The Central Bank of Nigeria (CBN) has disclosed that the Dangote Refinery imported crude oil valued at $3.74 billion in 2025 to sustain its operations.
The apex bank made the revelation in its latest economic report, highlighting the scale of foreign exchange required to support the refinery’s crude supply needs.
According to the CBN, the refinery’s reliance on imported crude reflects ongoing challenges in sourcing sufficient feedstock locally, despite Nigeria being Africa’s largest oil producer.
The report noted that the refinery “imported crude oil worth $3.74 billion in 2025,” underscoring the significant demand for foreign exchange in the country’s oil sector.
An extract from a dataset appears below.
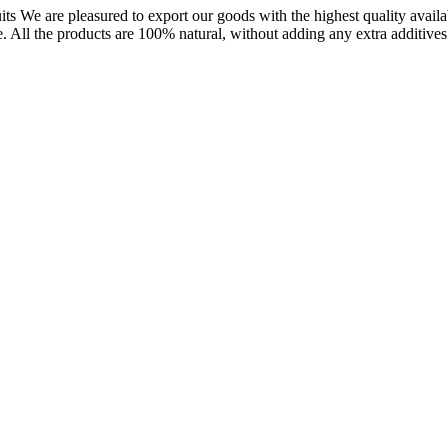
uits We are pleasured to export our goods with the highest quality availa
 All the products are 100% natural, without adding any extra additives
The development comes amid efforts by the Federal Government to boost local refining capacity and reduce dependence on imported petroleum products.
The Dangote Refinery, which has a processing capacity of about 650,000 barrels per day, is expected to play a key role in transforming Nigeria’s downstream petroleum industry by meeting domestic demand and exporting refined products.
However, analysts say continued dependence on imported crude could put pressure on Nigeria’s foreign reserves, especially in a volatile global oil market.
The CBN reiterated the need for improved domestic crude supply to local refineries to ease forex demand and strengthen the country’s energy security.